Special Report
School & District Management

Should Older and Younger Kids Be Grouped Together?

By Alyson Klein — November 05, 2019 8 min read
Grouping students of different ages, but similar abilities, can be a feature of personalized learning, but the impact of this approach still needs study.

Lincoln Elementary decided to take its personalized-learning approach to what the Belvidere, Ill. school saw as the next logical step: creating multi-age classrooms, initially by combining kindergarten and 1st grade, for the 2018-19 school year.

The benefits, as Principal Beth Marchini and her teachers saw it, were obvious.

The school’s youngest struggling learners could get extra time to master kindergarten material. More advanced “lowers” (the new term for kindergartners) could jump into 1st-grade-level math or reading as soon as they were ready. And high-flying “uppers” (formerly known as 1st graders) could serve as mentors and role models for the lowers, who were brand-new to school.

The multi-age-grouping approach should be a key feature of personalized-learning initiatives, some personalized-learning advocates say. But the jury is still out on the impact it actually has on student learning.

A year in, Marchini sees promise in the approach, which is now also being tried with combined 2nd and 3rd grades.

“While it’s not perfect, it’s definitely a step in the right direction,” she said. “Structurally, we needed to make a change so that we could set up a system where we could begin to remove some of that time element” for mastering material for our kids.”

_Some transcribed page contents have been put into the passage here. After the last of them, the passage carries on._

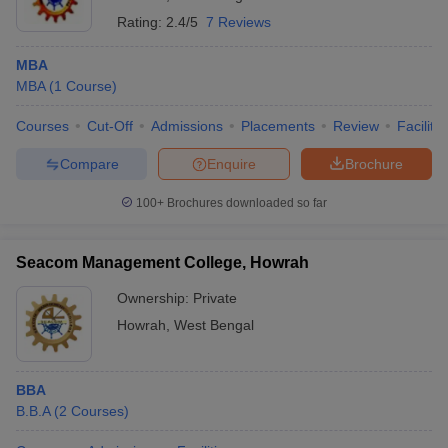
Rating:
2.4/5
7 Reviews
MBA
MBA
(
1
Course
)
Courses
Cut-Off
Admissions
Placements
Review
Facilitie
Compare
Enquire
Brochure
100+
Brochures downloaded so far
Seacom Management College, Howrah
Ownership:
Private
Howrah
,
West Bengal
BBA
B.B.A
(
2
Courses
)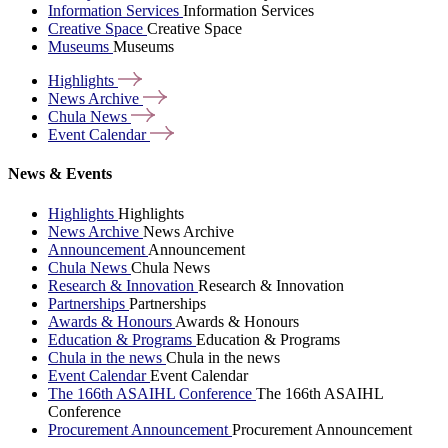
Information Services
Information Services
Creative Space
Creative Space
Museums
Museums
Highlights
News
Archive
Chula
News
Event
Calendar
News & Events
Highlights
Highlights
News Archive
News Archive
Announcement
Announcement
Chula News
Chula News
Research & Innovation
Research & Innovation
Partnerships
Partnerships
Awards & Honours
Awards & Honours
Education & Programs
Education & Programs
Chula in the news
Chula in the news
Event Calendar
Event Calendar
The 166th ASAIHL Conference
The 166th ASAIHL
Conference
Procurement Announcement
Procurement Announcement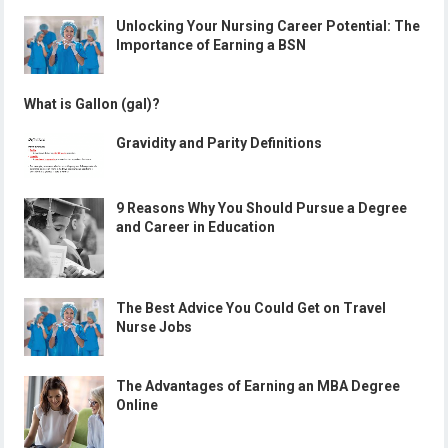
Unlocking Your Nursing Career Potential: The
Importance of Earning a BSN
What is Gallon (gal)?
Gravidity and Parity Definitions
9 Reasons Why You Should Pursue a Degree
and Career in Education
The Best Advice You Could Get on Travel
Nurse Jobs
The Advantages of Earning an MBA Degree
Online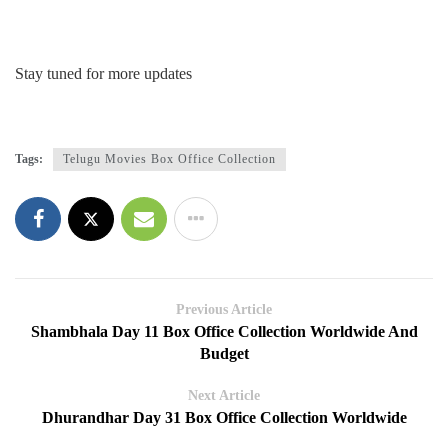
Stay tuned for more updates
Tags:
Telugu Movies Box Office Collection
Previous Article
Shambhala Day 11 Box Office Collection Worldwide And
Budget
Next Article
Dhurandhar Day 31 Box Office Collection Worldwide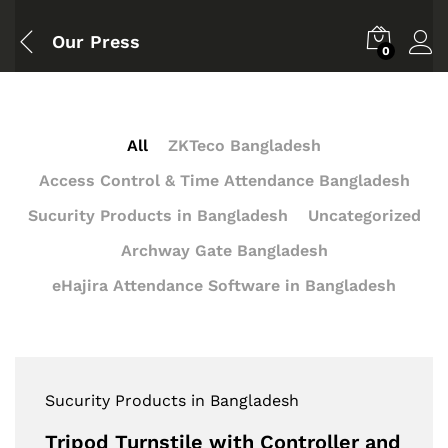
Our Press
0
All
ZKTeco Bangladesh
Access Control & Time Attendance Bangladesh
Sucurity Products in Bangladesh
Uncategorized
Archway Gate Bangladesh
eHajira Attendance Software in Bangladesh
Sucurity Products in Bangladesh
Tripod Turnstile with Controller and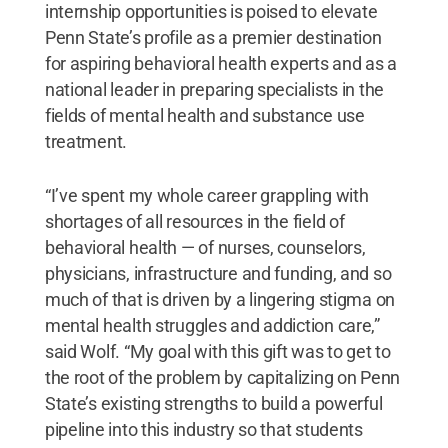
internship opportunities is poised to elevate
Penn State’s profile as a premier destination
for aspiring behavioral health experts and as a
national leader in preparing specialists in the
fields of mental health and substance use
treatment.
“I’ve spent my whole career grappling with
shortages of all resources in the field of
behavioral health — of nurses, counselors,
physicians, infrastructure and funding, and so
much of that is driven by a lingering stigma on
mental health struggles and addiction care,”
said Wolf. “My goal with this gift was to get to
the root of the problem by capitalizing on Penn
State’s existing strengths to build a powerful
pipeline into this industry so that students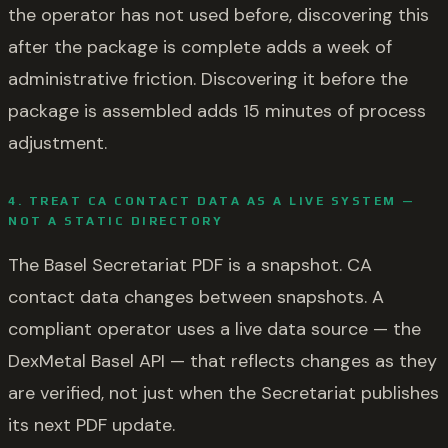
the operator has not used before, discovering this
after the package is complete adds a week of
administrative friction. Discovering it before the
package is assembled adds 15 minutes of process
adjustment.
4. TREAT CA CONTACT DATA AS A LIVE SYSTEM —
NOT A STATIC DIRECTORY
The Basel Secretariat PDF is a snapshot. CA
contact data changes between snapshots. A
compliant operator uses a live data source — the
DexMetal Basel API — that reflects changes as they
are verified, not just when the Secretariat publishes
its next PDF update.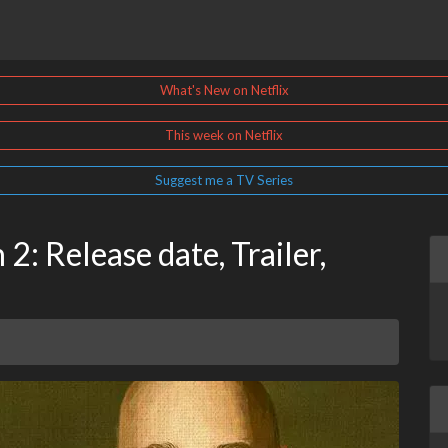
What's New on Netflix
This week on Netflix
Suggest me a TV Series
2: Release date, Trailer,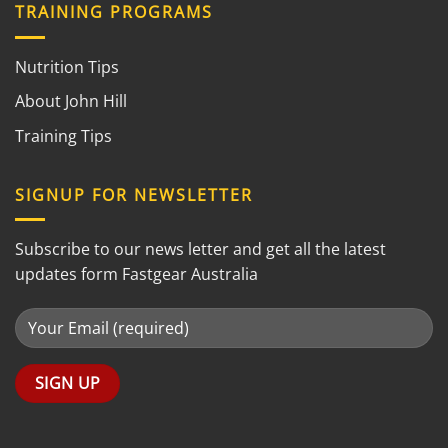
TRAINING PROGRAMS
Nutrition Tips
About John Hill
Training Tips
SIGNUP FOR NEWSLETTER
Subscribe to our news letter and get all the latest
updates form Fastgear Australia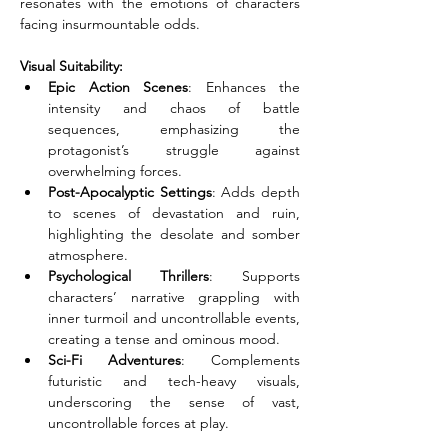
resonates with the emotions of characters 
facing insurmountable odds.
Visual Suitability:
Epic Action Scenes
: Enhances the 
intensity and chaos of battle 
sequences, emphasizing the 
protagonist’s struggle against 
overwhelming forces.
Post-Apocalyptic Settings
: Adds depth 
to scenes of devastation and ruin, 
highlighting the desolate and somber 
atmosphere.
Psychological Thrillers
: Supports 
characters’ narrative grappling with 
inner turmoil and uncontrollable events, 
creating a tense and ominous mood.
Sci-Fi Adventures
: Complements 
futuristic and tech-heavy visuals, 
underscoring the sense of vast, 
uncontrollable forces at play.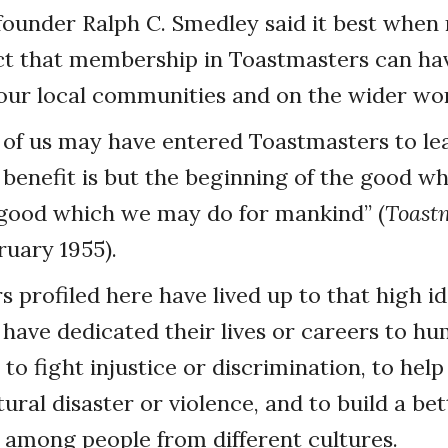
ounder Ralph C. Smedley said it best when 
ect that membership in Toastmasters can ha
our local communities and on the wider wor
 of us may have entered Toastmasters to le
 benefit is but the beginning of the good 
 good which we may do for mankind” (
Toast
uary 1955).
profiled here have lived up to that high i
l have dedicated their lives or careers to h
to fight injustice or discrimination, to hel
tural disaster or violence, and to build a bet
among people from different cultures.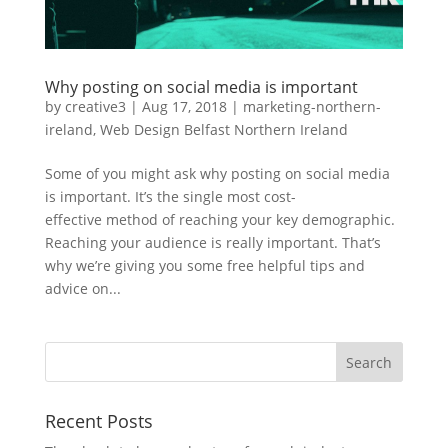
Why posting on social media is important
by
creative3
|
Aug 17, 2018
|
marketing-northern-
ireland
,
Web Design Belfast Northern Ireland
Some of you might ask why posting on social media
is important. It’s the single most cost-
effective method of reaching your key demographic.
Reaching your audience is really important. That’s
why we’re giving you some free helpful tips and
advice on...
Recent Posts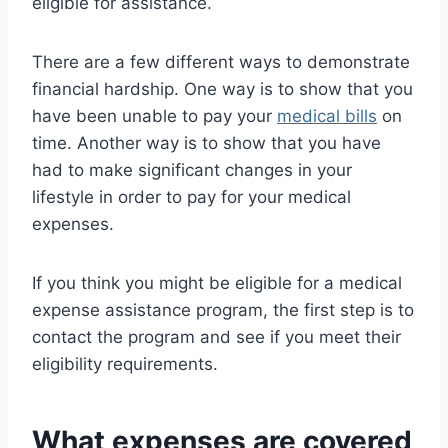
eligible for assistance.
There are a few different ways to demonstrate
financial hardship. One way is to show that you
have been unable to pay your
medical bills
on
time. Another way is to show that you have
had to make significant changes in your
lifestyle in order to pay for your medical
expenses.
If you think you might be eligible for a medical
expense assistance program, the first step is to
contact the program and see if you meet their
eligibility requirements.
What expenses are covered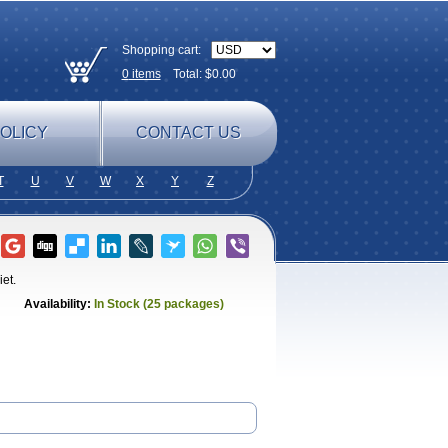
Shopping cart:
0
items
Total: $
0.00
OLICY
CONTACT US
T
U
V
W
X
Y
Z
iet.
Availability:
In Stock (25 packages)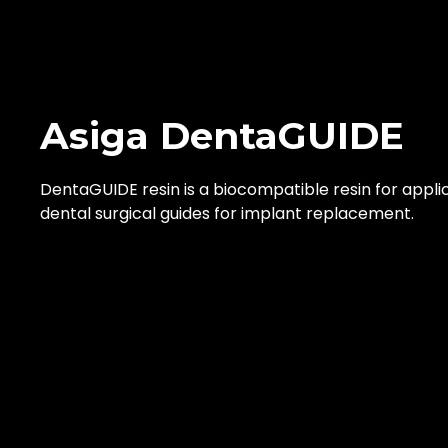
Asiga DentaGUIDE
DentaGUIDE resin is a biocompatible resin for applic
dental surgical guides for implant replacement.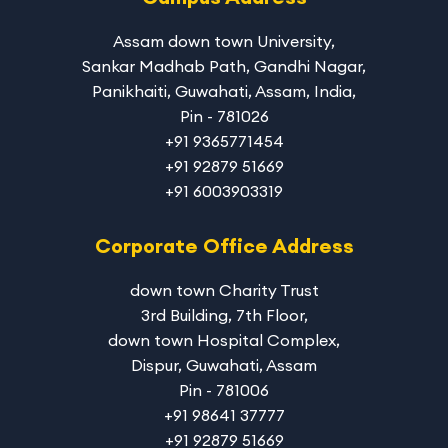
Assam down town University
,
Sankar Madhab Path, Gandhi Nagar,
Panikhaiti, Guwahati, Assam, India,
Pin - 781026
+91 9365771454
+91 92879 51669
+91 6003903319
Corporate Office Address
down town Charity Trust
3rd Building, 7th Floor,
down town Hospital Complex,
Dispur, Guwahati, Assam
Pin - 781006
+91 98641 37777
+91 92879 51669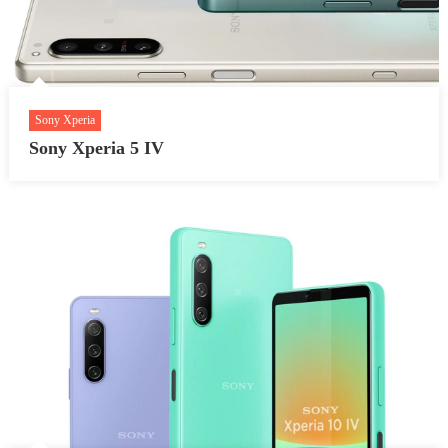
Sony Xperia
Sony Xperia 5 IV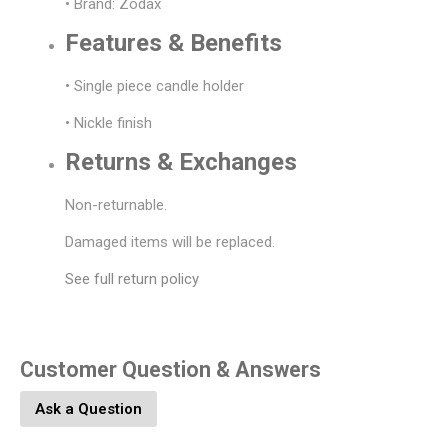
• Brand: Zodax
Features & Benefits
• Single piece candle holder
• Nickle finish
Returns & Exchanges
Non-returnable.
Damaged items will be replaced.
See full return policy
Customer Question & Answers
Ask a Question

The process has required the school to rethink not just curriculum but scheduling, classroom organization, data, and teaching methods, Marchini and her staff say. “This is messy, and it’s not comfortable,” she said. “We’re really teaching in beta.”

For now, there’s little to support the idea as having either a positive or negative impact on student achievement. That is the case even though some personalized-learning experts see multi-age grouping as a necessary step for ensuring that instruction is tailored to each student.

“It is more difficult to do effective personalized learning without multi-age. Multi-age creates a structure that’s aligned with the strategy,” said Jim Rickabaugh, who previously served as director of the Institute for Personalized Learning, a nonprofit based in Pewaukee, Wis., that helps districts navigate personalized learning.

But, he added, a shift in teaching and learning has to accompany the changes in grouping.

“We really think of school as instruction, how we’re going to organize for instruction, not how we are going to organize for learning.” That challenges the “underlying assumptions of how schools work,” he said.

‘It’s a Lot of Work’

The organizational hurdles associated with moving away from a school system that’s centered around grades may be a big part of the reason why the strategy isn’t used widely. Nearly 60 percent of K-12 teachers said their school doesn’t group students of different ages together, according to a nationally representative survey of nearly 600 educators conducted by the Education Week Research Center this year. Just 30 percent said their school tries the approach “sometimes,” and only 12 percent reported consistently using multi-age groups.

Indeed, even teachers that are fans of a more individualized approach to instruction say that putting children of different ages in the same classroom would be a tough logistical lift.

The benefits to students of using multi-age grouping were obvious, says Beth Marchini, the principal of Lincoln Elementary.

Michele Kitanov, who teaches 6th grade in the Triton Regional school district in Massachusetts, said that years ago, she was at a school that considered multi-age grouping but ultimately decided it wasn’t a good fit.

“It’s a lot of work, it’s a whole different mindset,” she said. Nowadays, it might be worth reconsidering that decision, given the growing expectations for a more personalized approach to learning, she said. But pulling off multi-age classrooms would be very difficult, given that “standards are so directed at the grade level,” Kitanov said.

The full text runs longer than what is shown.